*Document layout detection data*
..........

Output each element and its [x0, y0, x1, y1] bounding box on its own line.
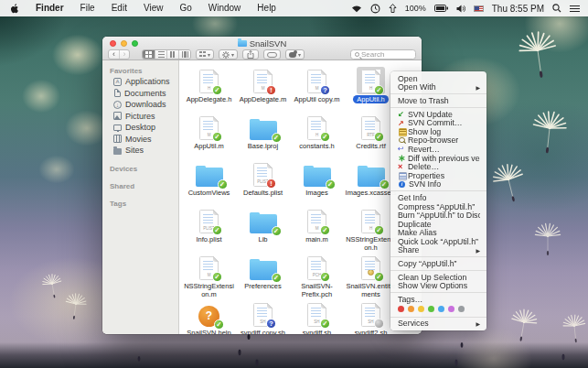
file-item[interactable]: ✓CustomViews: [182, 160, 236, 207]
tag-color-dot-4[interactable]: [438, 306, 444, 312]
share-button[interactable]: [242, 49, 259, 60]
menu-item-make-alias[interactable]: Make Alias: [390, 229, 486, 238]
menu-item-duplicate[interactable]: Duplicate: [390, 220, 486, 229]
menu-item-show-view-options[interactable]: Show View Options: [390, 281, 486, 290]
arrange-button[interactable]: ▾: [196, 49, 214, 60]
spotlight-icon[interactable]: [552, 4, 561, 13]
back-button[interactable]: ‹: [109, 50, 119, 59]
column-view-icon: [170, 51, 176, 58]
menu-item-move-to-trash[interactable]: Move to Trash: [390, 96, 486, 105]
menu-item-compress-apputil-h-[interactable]: Compress “AppUtil.h”: [390, 202, 486, 211]
file-item[interactable]: SH✓svndiff.sh: [290, 300, 344, 334]
file-item[interactable]: ✓Preferences: [236, 254, 290, 300]
tag-color-dot-5[interactable]: [448, 306, 454, 312]
battery-percent: 100%: [405, 4, 426, 13]
menu-item-label: Open: [398, 74, 480, 83]
menu-extra-icon[interactable]: [389, 4, 397, 13]
sidebar-item-movies[interactable]: Movies: [102, 134, 178, 146]
documents-icon: [114, 89, 121, 97]
menu-item-services[interactable]: Services▶: [390, 319, 486, 329]
menu-item-svn-commit-[interactable]: ↗SVN Commit…: [390, 118, 486, 127]
sidebar-item-sites[interactable]: Sites: [102, 145, 178, 157]
menu-bar-item-view[interactable]: View: [135, 0, 172, 16]
coverflow-view-button[interactable]: [178, 50, 190, 59]
file-item[interactable]: PLIST✓Info.plist: [182, 207, 236, 254]
icon-view-button[interactable]: [143, 50, 155, 59]
file-icon-wrap: ?✓: [194, 300, 224, 328]
menu-item-delete-[interactable]: ×Delete…: [390, 162, 486, 171]
sidebar-item-desktop[interactable]: Desktop: [102, 122, 178, 134]
menu-item-properties[interactable]: Properties: [390, 171, 486, 180]
menu-item-open[interactable]: Open: [390, 74, 486, 83]
file-item[interactable]: SH?svndiff copy.sh: [236, 300, 290, 334]
menu-item-open-with[interactable]: Open With▶: [390, 83, 486, 92]
action-button[interactable]: ▾: [219, 49, 238, 60]
search-field[interactable]: Search: [350, 49, 416, 60]
file-item[interactable]: M✓main.m: [290, 207, 344, 254]
tag-color-dot-3[interactable]: [428, 306, 434, 312]
file-item[interactable]: ✓Base.lproj: [236, 114, 290, 160]
menu-item-clean-up-selection[interactable]: Clean Up Selection: [390, 273, 486, 282]
file-item[interactable]: ✓Images: [290, 160, 344, 207]
volume-icon[interactable]: [456, 5, 465, 13]
menu-bar-item-finder[interactable]: Finder: [27, 0, 72, 16]
battery-icon[interactable]: [434, 5, 448, 12]
file-item[interactable]: ?✓SnailSVN.help: [182, 300, 236, 334]
tag-color-dot-0[interactable]: [398, 306, 404, 312]
tags-button[interactable]: [263, 49, 281, 60]
menu-item-diff-with-previous-version[interactable]: ∗Diff with previous version: [390, 154, 486, 163]
sidebar-gap: [102, 209, 178, 214]
file-item[interactable]: M✓NSStringExtension.m: [182, 254, 236, 300]
menu-item-quick-look-apputil-h-[interactable]: Quick Look “AppUtil.h”: [390, 237, 486, 246]
menu-item-burn-apputil-h-to-disc-[interactable]: Burn “AppUtil.h” to Disc…: [390, 211, 486, 220]
menu-item-label: Diff with previous version: [408, 154, 480, 163]
notification-center-icon[interactable]: [570, 5, 580, 13]
menu-bar-item-edit[interactable]: Edit: [103, 0, 135, 16]
finder-window: SnailSVN ‹ › ▾: [102, 37, 422, 334]
forward-button[interactable]: ›: [119, 50, 129, 59]
file-item[interactable]: H✓constants.h: [290, 114, 344, 160]
menu-item-svn-info[interactable]: iSVN Info: [390, 180, 486, 189]
menu-bar-item-help[interactable]: Help: [249, 0, 284, 16]
menu-bar-item-go[interactable]: Go: [171, 0, 199, 16]
applications-icon: [113, 78, 122, 86]
file-icon-wrap: M?: [303, 67, 331, 94]
file-icon-wrap: M✓: [195, 114, 223, 141]
snailsvn-toolbar-button[interactable]: ▾: [285, 49, 305, 60]
time-machine-icon[interactable]: [370, 4, 380, 14]
file-item[interactable]: PLIST!Defaults.plist: [236, 160, 290, 207]
menu-item-share[interactable]: Share▶: [390, 246, 486, 255]
file-item[interactable]: ✓Lib: [236, 207, 290, 254]
menu-item-repo-browser[interactable]: Repo-browser: [390, 136, 486, 146]
menu-bar-clock[interactable]: Thu 8:55 PM: [492, 4, 544, 14]
file-icon-wrap: ✓: [245, 254, 282, 281]
wifi-icon[interactable]: [351, 5, 362, 13]
file-name: Images: [305, 189, 328, 198]
apple-menu[interactable]: [8, 4, 27, 14]
tag-color-dot-1[interactable]: [408, 306, 414, 312]
sidebar-item-applications[interactable]: Applications: [102, 76, 178, 88]
menu-item-get-info[interactable]: Get Info: [390, 193, 486, 202]
menu-item-copy-apputil-h-[interactable]: Copy “AppUtil.h”: [390, 259, 486, 268]
file-item[interactable]: PCH✓SnailSVN-Prefix.pch: [290, 254, 344, 300]
menu-bar-item-window[interactable]: Window: [200, 0, 250, 16]
chevron-down-icon: ▾: [208, 52, 210, 58]
menu-item-tags-[interactable]: Tags…: [390, 295, 486, 304]
menu-item-show-log[interactable]: Show log: [390, 127, 486, 136]
list-view-button[interactable]: [155, 50, 166, 59]
sidebar-item-downloads[interactable]: Downloads: [102, 99, 178, 111]
file-item[interactable]: M!AppDelegate.m: [236, 67, 290, 114]
menu-item-svn-update[interactable]: ↙SVN Update: [390, 110, 486, 119]
column-view-button[interactable]: [166, 50, 178, 59]
file-item[interactable]: M✓AppUtil.m: [182, 114, 236, 160]
file-item[interactable]: H✓AppDelegate.h: [182, 67, 236, 114]
menu-item-label: Revert…: [408, 145, 480, 154]
tag-color-dot-2[interactable]: [418, 306, 424, 312]
tag-color-dot-6[interactable]: [458, 306, 465, 312]
file-item[interactable]: M?AppUtil copy.m: [290, 67, 344, 114]
file-icon-wrap: H✓: [195, 67, 223, 94]
input-source-flag-icon[interactable]: [474, 5, 484, 12]
sidebar-item-pictures[interactable]: Pictures: [102, 111, 178, 123]
menu-bar-item-file[interactable]: File: [72, 0, 103, 16]
sidebar-item-documents[interactable]: Documents: [102, 88, 178, 100]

..........

*WORK REQUIRED*
Wherever a line above includes the string "copy", count it; give only the final tally.

*YOUR RESPONSE*
3